Below are some of the political arena’s most popular logical deceptions:
“Straw Man” arguments:
Surely the politician’s favourite friend, these arguments involve misrepresenting, distorting, caricaturing one’s opponents’ views and then showing how the described view is obviously wrong. But of course one hasn’t shown that one’s opponents’ actual views are wrong. One has only refuted the dumb view one has pretended is one’s opponents’. Practitioners of this device don’t refuted the actual views of their opponents. They refute their own misrepresentation of them. But then they let on that they’ve refuted their opponents’ actual positions. Audiences are deceived about what the opponents’ views are, in order to make them look bad. But their actual opponents’ views haven’t been “knocked down;” only made-up “straw men” have.
“Ad Hominem” arguments:
These “arguments” attack the person rather than their views. The most blatant examples involve name-calling. But they typically involve attacking a person’s character, or intelligence, or other characteristics. Some of these things can be relevant to whether you should vote for the person. But they’re logically irrelevant to whether the person might be right about a particular issue under discussion. Even the most corrupt, ill-informed, or whatever, person might happen to be right about any particular issue. Attacking an opponent’s person does not show in the least that they are mistaken on a particular issue.
This is where significant evidence counting against one’s own position is simply ignored.
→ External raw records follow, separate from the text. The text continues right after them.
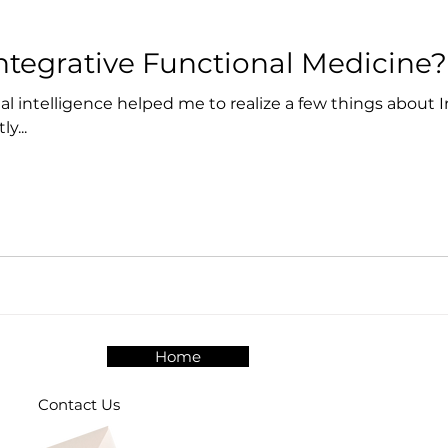
Integrative Functional Medicine?
cial intelligence helped me to realize a few things about 
y...
Home
Contact Us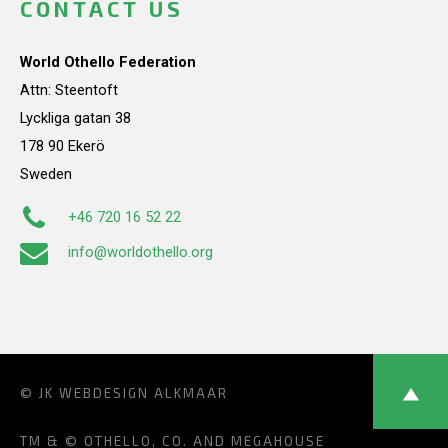
CONTACT US
World Othello Federation
Attn: Steentoft
Lyckliga gatan 38
178 90 Ekerö
Sweden
+46 720 16 52 22
info@worldothello.org
© JK
WEBDESIGN ALKMAAR
TM & © OTHELLO, CO. AND MEGAHOUSE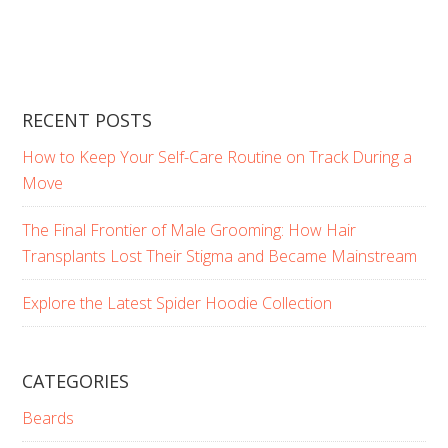
RECENT POSTS
How to Keep Your Self-Care Routine on Track During a
Move
The Final Frontier of Male Grooming: How Hair
Transplants Lost Their Stigma and Became Mainstream
Explore the Latest Spider Hoodie Collection
CATEGORIES
Beards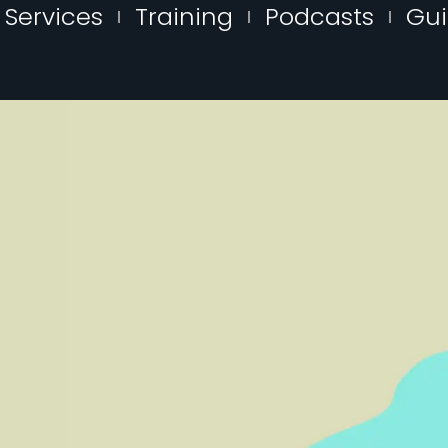
Services
Training
Podcasts
Gu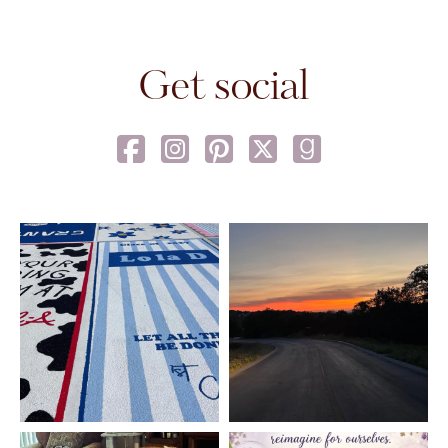
Get social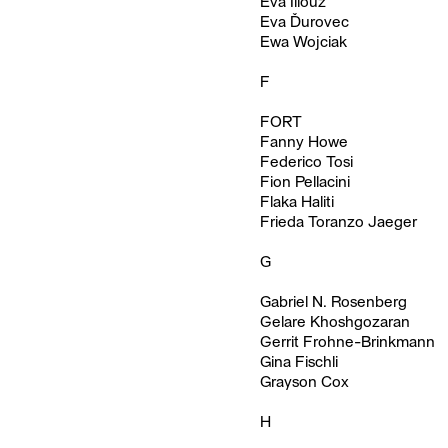
Eva Illouz
Eva Ďurovec
Ewa Wojciak
F
FORT
Fanny Howe
Federico Tosi
Fion Pellacini
Flaka Haliti
Frieda Toranzo Jaeger
G
Gabriel N. Rosenberg
Gelare Khoshgozaran
Gerrit Frohne-Brinkmann
Gina Fischli
Grayson Cox
H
You convey evidence supporting your position. But you leave out significant facts that count against it. The evidence you offer may support your position. But in light of all the facts, including the ones you’ve ignored, the view you’re pushing may not be reasonable at all.
“Appeals to Emotion:“
These are attempts to get people to accept a conclusion by appealing to their emotions rather than rational considerations. It’s not that emotions are always bad or irrelevant. Emotions can help us see how good or bad something is. And we should feel good, or bad, about things that are good, or bad. But it is common for people with a weak rational case for their position to whip up people’s emotions to obscure that fact and win support anyway. People’s emotions are used to mislead them.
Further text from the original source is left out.